Conor Burns, a Northern Ireland minister and close ally of Boris Johnson, the UK prime minister, said some US politicians risked empowering violent elements within the province in their public statements over the protocol.

Johnson’s decision has sparked anger in Dublin and Brussels and now risks creating a rift between London and Washington, where senior Democrats and Republicans have criticised the UK government.

Several members of Congress have issued statements warning about the consequences of ripping up the Northern Ireland protocol, with some claiming that Johnson is putting the entire peace process at risk.

Burns said, however, that he thought such language itself would give encouragement to those who wanted to undermine the 1998 Good Friday Agreement.

Speaking to the Financial Times in Washington, he said: “There is a lot of lazy talk going on here that what we’re doing with the protocol is endangering or imperilling peace.”

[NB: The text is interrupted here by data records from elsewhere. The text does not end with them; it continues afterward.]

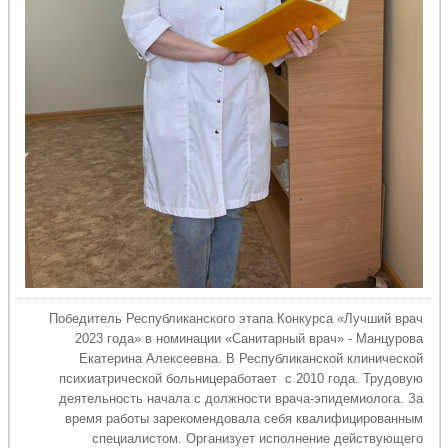
Победитель Республиканского этапа Конкурса «Лучший врач
2023 года» в номинации «Санитарный врач» - Манцурова
Екатерина Алексеевна. В Республиканской клинической
психиатрической больницеработает с 2010 года. Трудовую
деятельность начала с должности врача-эпидемиолога. За
время работы зарекомендовала себя квалифицированным
специалистом. Организует исполнение действующего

He added: “Everybody should be very temperate in their use of language. Remember that voices can echo and can encourage people who don’t have the interests of stability and calmness and order at heart.”

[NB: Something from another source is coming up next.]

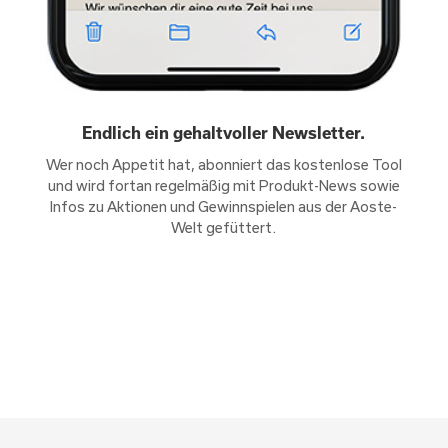
Endlich ein gehaltvoller Newsletter.
Wer noch Appetit hat, abonniert das kostenlose Tool
und wird fortan regelmäßig mit Produkt-News sowie
Infos zu Aktionen und Gewinnspielen aus der Aoste-
Welt gefüttert.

Johnson published his proposals, which would end most checks on goods travelling from Great Britain to Northern Ireland at Irish Sea ports, on Monday night. The new legislation would undo the compromise the prime minister himself reached with Brussels in 2020, which was designed to allow the UK to leave the EU without establishing a hard border on the island of Ireland.

British ministers hope that renegotiating the protocol will allow the Democratic Unionist party to re-enter the Northern Irish power-sharing agreement following the electoral success last month of the nationalist Sinn Féin.

But Johnson’s decision has met with criticism from Dublin, Brussels and even some within his own party. The EU has threatened economic retaliation, leading Johnson to warn Brussels against triggering a trade war.

The new proposals have also caused consternation in Washington, where many politicians speak proudly of their Irish ancestry.

A group of representatives from the bipartisan Congressional Friends of Ireland group released a statement on Tuesday warning: “The introduction of legislation in the United Kingdom undermines the Northern Ireland protocol, threatens international law and, most concerningly, could jeopardise the almost 25 years of peace established by the Good Friday Agreement.”

Bob Menendez, the Democratic chair of the Senate foreign relations committee, called Johnson’s decision “an irresponsible move that threatens the 24 years of peace”.

Johnson dispatched Burns, a Catholic who was born in Belfast, to smooth ruffled feathers in Washington and to make sure members of Congress and the Biden administration were kept up to date with the British government’s decision-making process.

Democrats in Congress have previously warned they would block a UK-US trade agreement if the British government ripped up the protocol. Though with such an agreement now looking like a distant prospect, those warnings have been more scarce in recent days.

Burns said he believed many in the US government agreed with the UK on the need for a negotiated agreement between London and Brussels. But he urged members of Congress to be “incredibly cautious and judicious in their use of language”.

“There is nothing that suggests to me that tidying up the movement of goods around our country should imperil what has been 24 and a bit years of a transformed Northern Ireland,” he said.

Despite Burns’ efforts, the US administration continued to condemn the British move. Katherine Tai, the US trade representative, met Anne-Marie Trevelyan, UK trade secretary, in Geneva on Tuesday on the sidelines of the World Trade Organization ministerial conference.

The USTR said they “discussed the Northern Ireland protocol, which the US has welcomed as a way to manage the practical challenges of preserving distinct EU and UK markets while preventing the return of customs infrastructure on the land border.

“Ambassador Tai underscored the importance of the UK and the EU continuing good faith negotiations to find practical solutions to its implementation. She reiterated strong US support for preserving the political and economic gains of the Belfast/Good Friday Agreement.”